The acceleration vector $\overrightarrow a$ is a non-zero vector so it can be represented as a linear combination of $\overrightarrow T$ and $\overrightarrow N$ such that $\overrightarrow a$ lies in the plane formed by $\overrightarrow T$ and $\overrightarrow N$. Therefore, $\overrightarrow a$ can also be represented as the sum of the projection of $\overrightarrow a$ onto $\overrightarrow T$ and the projection of $\overrightarrow a $ onto $\overrightarrow N$.
$$\overrightarrow a(t) = Proj_{\overrightarrow T}\overrightarrow a + Proj_{\overrightarrow N}\overrightarrow a$$
$$\overrightarrow a(t)= \frac{\overrightarrow a\cdot\overrightarrow T}{(\lVert \overrightarrow T\rVert)^2}\overrightarrow T + \frac{\overrightarrow a\cdot\overrightarrow N}{(\lVert \overrightarrow N\rVert)^2}\overrightarrow N$$
$$\overrightarrow a(t)=(\overrightarrow a\cdot\overrightarrow T)\overrightarrow T + (\overrightarrow a\cdot\overrightarrow N)\overrightarrow N$$
$$\overrightarrow a(t)= a_{T}\overrightarrow T + a_{N}\overrightarrow N$$
(From this point on, I'm dropping the overhead arrows to represent vectors.)
I understand how the tangential component $\ a_{T}$ can be derived from the dot product of $\ a\cdot\ T$ but I am still unclear about the Normal component.
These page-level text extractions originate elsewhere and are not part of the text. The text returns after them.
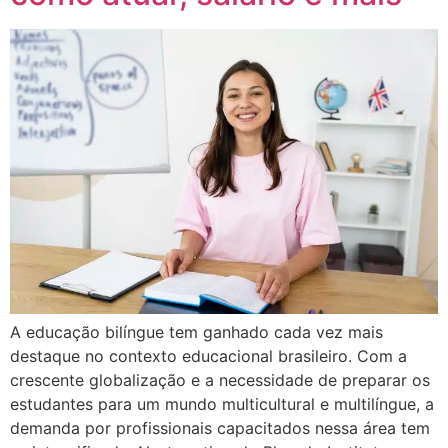
A educação bilíngue tem ganhado cada vez mais
destaque no contexto educacional brasileiro. Com a
crescente globalização e a necessidade de preparar os
estudantes para um mundo multicultural e multilíngue, a
demanda por profissionais capacitados nessa área tem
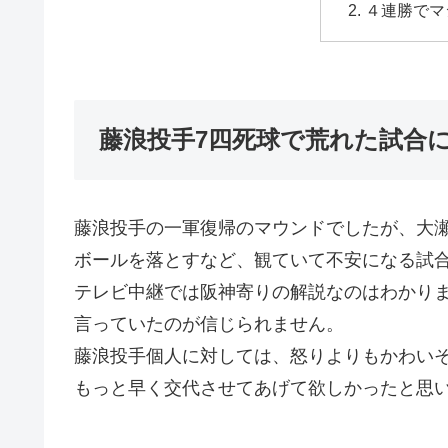
４連勝でマ
藤浪投手7四死球で荒れた試合
藤浪投手の一軍復帰のマウンドでしたが、大
ボールを落とすなど、観ていて不安になる試
テレビ中継では阪神寄りの解説なのはわかり
言っていたのが信じられません。
藤浪投手個人に対しては、怒りよりもかわい
もっと早く交代させてあげて欲しかったと思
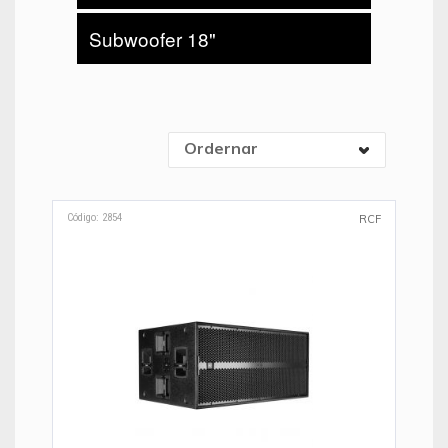
Subwoofer 18"
Ordernar
Código: 2854
RCF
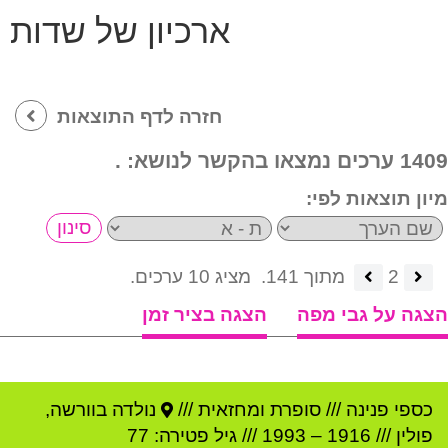
ארכיון של שדות
חזרה לדף התוצאות
1409 ערכים נמצאו בהקשר לנושא:
.
מיון תוצאות לפי:
2
מתוך 141.
מציג 10 ערכים.
הצגה על גבי מפה
הצגה בציר זמן
כספי פנינה
///
סופרת ומחזאית ///
נולדה ב
וורשה
,
פולין
///
1916
–
1993
/// גיל
פטירה: 77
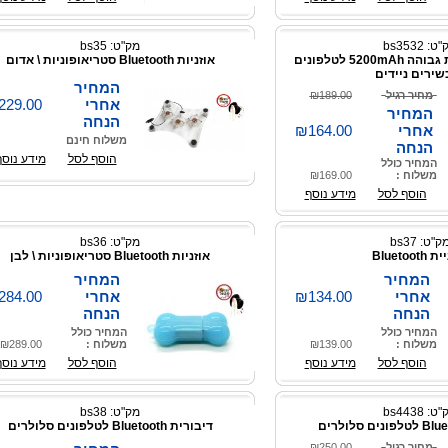
: bs3532
מק"ט: bs35
מטען נייד בקיבולת גבוהה 5200mAh לטלפונים
אוזניות Bluetooth סטריאופוניות \ אדום
שירים ניידים
המחיר
מחיר רגיל
₪189.00
אחרי
229.00
המחיר
הנחה
אחרי
₪164.00
משלוח חינם
הנחה
הוסף לסל
מידע נוסף
המחיר כולל
משלוח :
₪169.00
הוסף לסל
מידע נוסף
ק"ט: bs37
מק"ט: bs36
Bluetoot
אוזניות Bluetooth סטריאופוניות \ לבן
המחיר
המחיר
אחרי
₪134.00
אחרי
284.00
הנחה
הנחה
המחיר כולל
המחיר כולל
משלוח :
₪139.00
משלוח :
₪289.00
הוסף לסל
מידע נוסף
הוסף לסל
מידע נוסף
: bs4438
מק"ט: bs38
דיבורית Bluetooth לטלפונים סלולרים
מחיר רגיל
₪250.00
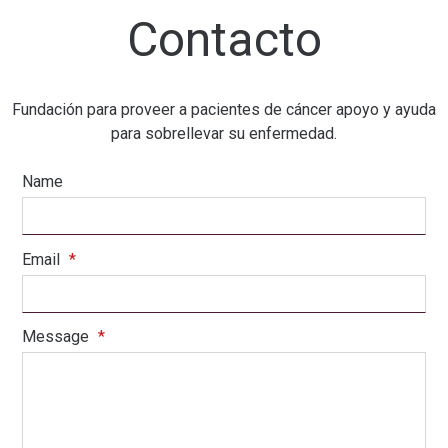
Contacto
Fundación para proveer a pacientes de cáncer apoyo y ayuda
para sobrellevar su enfermedad.
Name
Email
*
Message
*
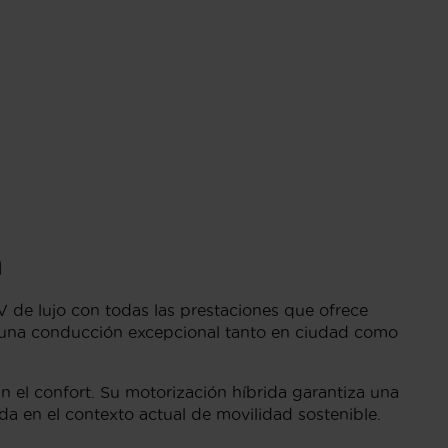
a
 de lujo con todas las prestaciones que ofrece
a una conducción excepcional tanto en ciudad como
an el confort. Su motorización híbrida garantiza una
da en el contexto actual de movilidad sostenible.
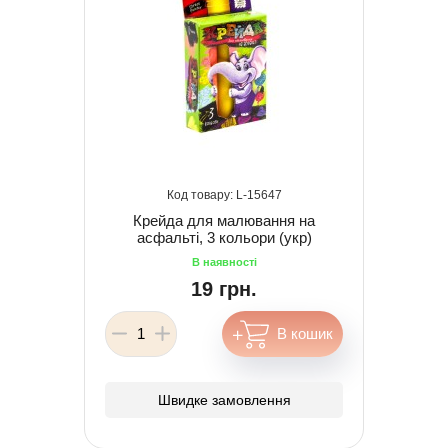
15647
Крейда для малювання на
асфальті, 3 кольори (укр)
19 грн.
Швидке замовлення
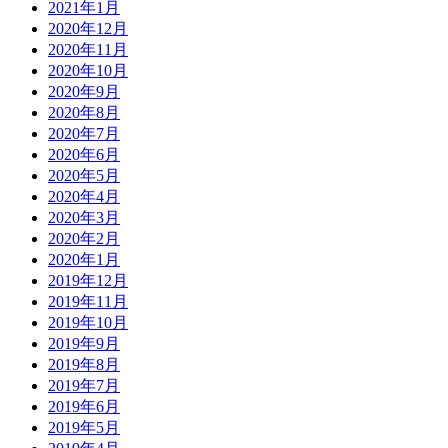
2021年1月
2020年12月
2020年11月
2020年10月
2020年9月
2020年8月
2020年7月
2020年6月
2020年5月
2020年4月
2020年3月
2020年2月
2020年1月
2019年12月
2019年11月
2019年10月
2019年9月
2019年8月
2019年7月
2019年6月
2019年5月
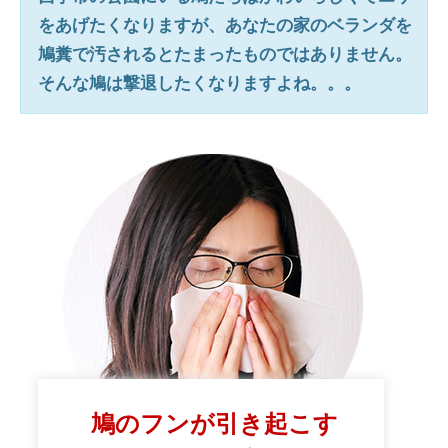
をあげたくなりますが、あなたの家のベランダを
鳩糞で汚されるとたまったものではありません。
そんな鳩は撃退したくなりますよね。。。
鳩のフンが引き起こす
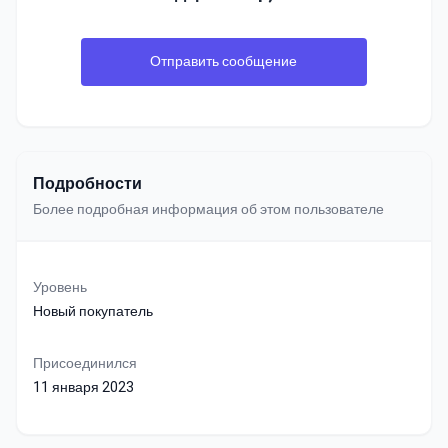
Отправить сообщение
Подробности
Более подробная информация об этом пользователе
Уровень
Новый покупатель
Присоединился
11 января 2023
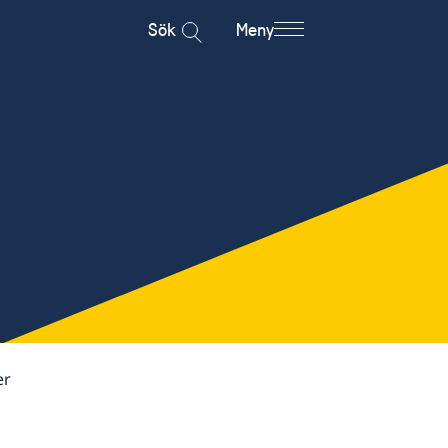
Sök
Meny
er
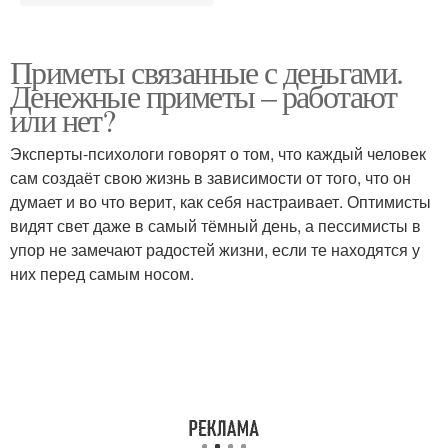
Приметы связанные с деньгами.
Денежные приметы – работают
или нет?
Эксперты-психологи говорят о том, что каждый человек
сам создаёт свою жизнь в зависимости от того, что он
думает и во что верит, как себя настраивает. Оптимисты
видят свет даже в самый тёмный день, а пессимисты в
упор не замечают радостей жизни, если те находятся у
них перед самым носом.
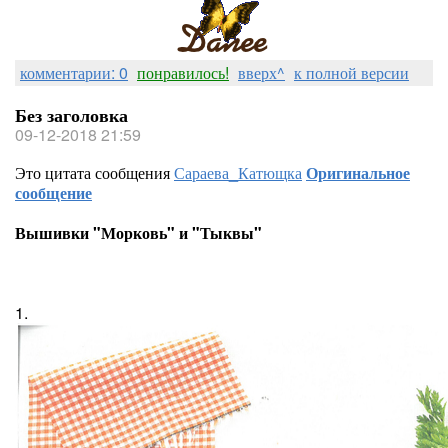
комментарии: 0
понравилось!
вверх^
к полной версии
Без заголовка
09-12-2018 21:59
Это цитата сообщения
Сараева_Катющка
Оригинальное
сообщение
Вышивки "Морковь" и "Тыквы"
1.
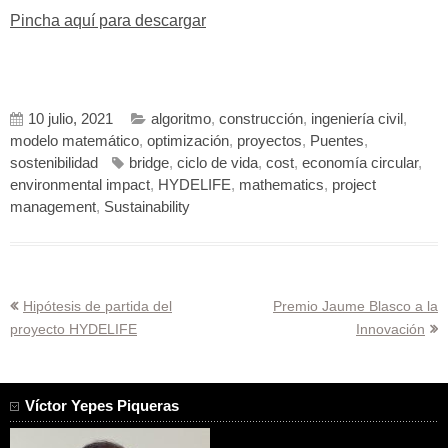
Pincha aquí para descargar
10 julio, 2021
algoritmo
,
construcción
,
ingeniería civil
,
modelo matemático
,
optimización
,
proyectos
,
Puentes
,
sostenibilidad
bridge
,
ciclo de vida
,
cost
,
economía circular
,
environmental impact
,
HYDELIFE
,
mathematics
,
project
management
,
Sustainability
Navegación
Hipótesis de partida del
Premio Jaume Blasco a la
proyecto HYDELIFE
Innovación
de
entradas
Víctor Yepes Piqueras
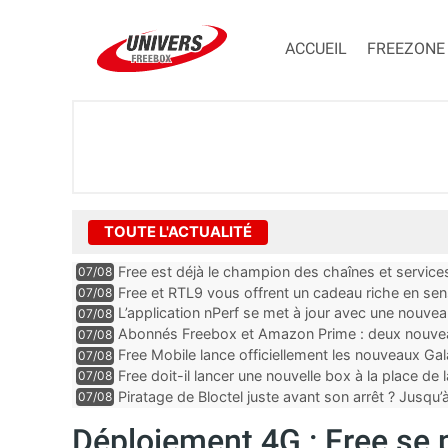
ACCUEIL
FREEZONE
TOUTE L'ACTUALITÉ
Free est déjà le champion des chaînes et services 
07/08
encore au moin...
Free et RTL9 vous offrent un cadeau riche en sens
07/08
l’obtenir
L’application nPerf se met à jour avec une nouvea
07/08
Mobile, Orange, SFR ...
Abonnés Freebox et Amazon Prime : deux nouveau
07/08
Free Mobile lance officiellement les nouveaux Ga
07/08
des promos et des cadeaux
Free doit-il lancer une nouvelle box à la place de
07/08
Piratage de Bloctel juste avant son arrêt ? Jusqu
07/08
auraient fuité
Déploiement 4G : Free se 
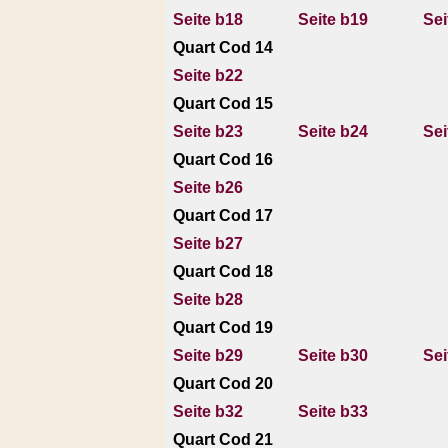
Seite b18
Seite b19
Sei
Quart Cod 14
Seite b22
Quart Cod 15
Seite b23
Seite b24
Sei
Quart Cod 16
Seite b26
Quart Cod 17
Seite b27
Quart Cod 18
Seite b28
Quart Cod 19
Seite b29
Seite b30
Sei
Quart Cod 20
Seite b32
Seite b33
Quart Cod 21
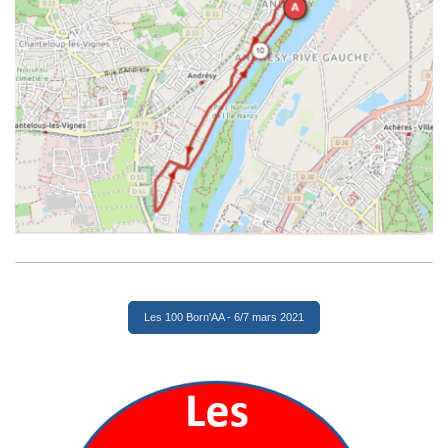
Les 100 Born'AA - 6/7 mars 2021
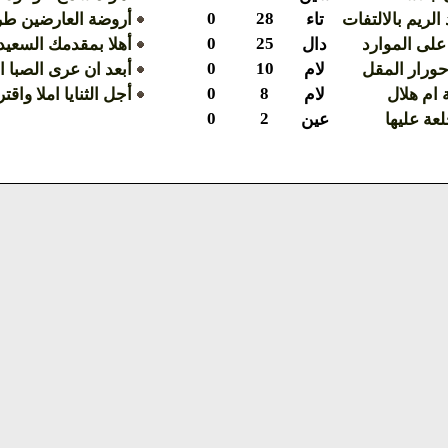
0
28
لريم بالالتفات
تاء
أروضة العارضين طر
0
25
على الموارد
دال
أهلا بمقدمك السعيد
0
10
حورار المقل
لام
أبعد ان عرى الصبا 
0
8
 ام هلال
لام
أجل الثنايا املا واقت
0
2
لعة عليها
عين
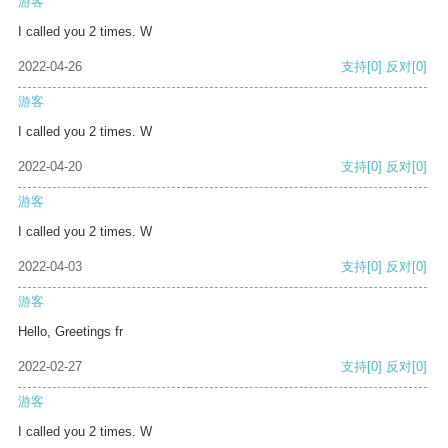
游客
I called you 2 times. W
2022-04-26
支持
[0]
反对
[0]
游客
I called you 2 times. W
2022-04-20
支持
[0]
反对
[0]
游客
I called you 2 times. W
2022-04-03
支持
[0]
反对
[0]
游客
Hello, Greetings fr
2022-02-27
支持
[0]
反对
[0]
游客
I called you 2 times. W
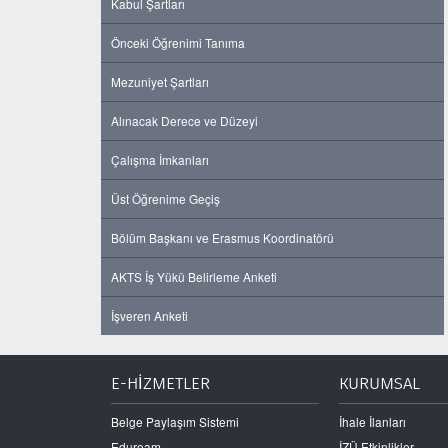
Kabul Şartları
Önceki Öğrenimi Tanıma
Mezuniyet Şartları
Alınacak Derece ve Düzeyi
Çalışma İmkanları
Üst Öğrenime Geçiş
Bölüm Başkanı ve Erasmus Koordinatörü
AKTS İş Yükü Belirleme Anketi
İşveren Anketi
E-HİZMETLER
KURUMSAL
Belge Paylaşım Sistemi
İhale İlanları
Eduroam
İZÜ Etkinlikler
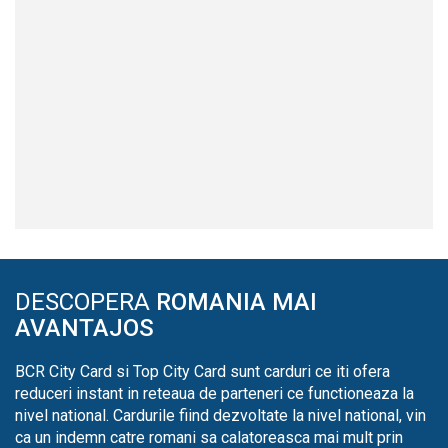
DESCOPERA
ROMANIA MAI
AVANTAJOS
BCR City Card si Top City Card sunt carduri ce iti ofera
reduceri instant in reteaua de parteneri ce functioneaza la
nivel national. Cardurile fiind dezvoltate la nivel national, vin
ca un indemn catre romani sa calatoreasca mai mult prin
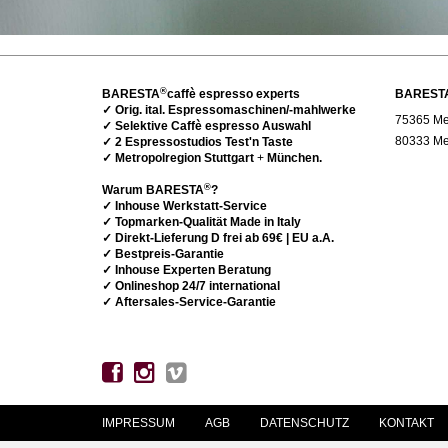
®
BARESTA
caffè espresso experts
BAREST
✓ Orig. ital. Espressomaschinen/-mahlwerke
75365 Met
✓ Selektive Caffè espresso Auswahl
80333 Me
✓ 2 Espressostudios Test'n Taste
✓ Metropolregion Stuttgart
+
München.
®
Warum BARESTA
?
✓ Inhouse Werkstatt-Service
✓ Topmarken-Qualität Made in Italy
✓ Direkt-Lieferung D frei ab 69€ | EU a.A.
✓ Bestpreis-Garantie
✓ Inhouse Experten Beratung
✓ Onlineshop 24/7 international
✓ Aftersales-Service-Garantie
IMPRESSUM
AGB
DATENSCHUTZ
KONTAKT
How do you prove:$$\ a\cdot N = \frac{\lVert v\times a\rVert}{\lVert v\rVert}=\sqrt{\lVert a \rVert^2-a_{T}^2}$$
Best Answer
This really isn't a definition, but rather a computation, decomposing the acceleration vector into its tangential and normal components. The unit tangent vector, curvature, and normal vector should not change when we reparametrize the curve; indeed, they are usually defined assuming the particle moves at constant speed $1$. The curvature tells us the rate at which the unit tangent vector changes (turns) when we move at speed $1$, and the unit normal vector $\vec N$ gives the direction of that change. That is, using $s$ to give arclength along the curve, $$\frac{d\vec T}{ds} = \kappa\vec N.$$ Note, also, that $v = ds/dt$ (why?).
Now, the unit tangent vector is given by the equation $$\vec v(t) = \|\vec v(t)\| \vec T(t),$$ so, differentiating, and using the chain rule, \begin{align*} \vec a(t) = \vec v'(t) &= \frac{d\vec v}{dt} = v'(t) \vec T(t) + v(t) \frac{d\vec T}{dt} = v'(t)\vec T(t) + v(t) \frac{d\vec T}{ds}\,\frac{ds}{dt}\\ &= v'\vec T + kv^2 \vec N. \end{align*}
You can now see that $a_T = \vec a\cdot \vec T = \vec r''\cdot\left(\dfrac{\vec r'}{\|\vec r'\|}\right)$ and $|a_N| = \|\vec a\times \vec T\| = \left\|\vec r''\times\left(\dfrac{\vec r'}{\|\vec r'\|}\right)\right\|$, so $a_N = kv^2 = \dfrac{\|\vec r''\times \vec r'\|}{\|\vec r'\|}$. (Note that $kv^2\ge 0$, so we know that in fact $a_N\ge 0$ and the absolute value is unnecessary.)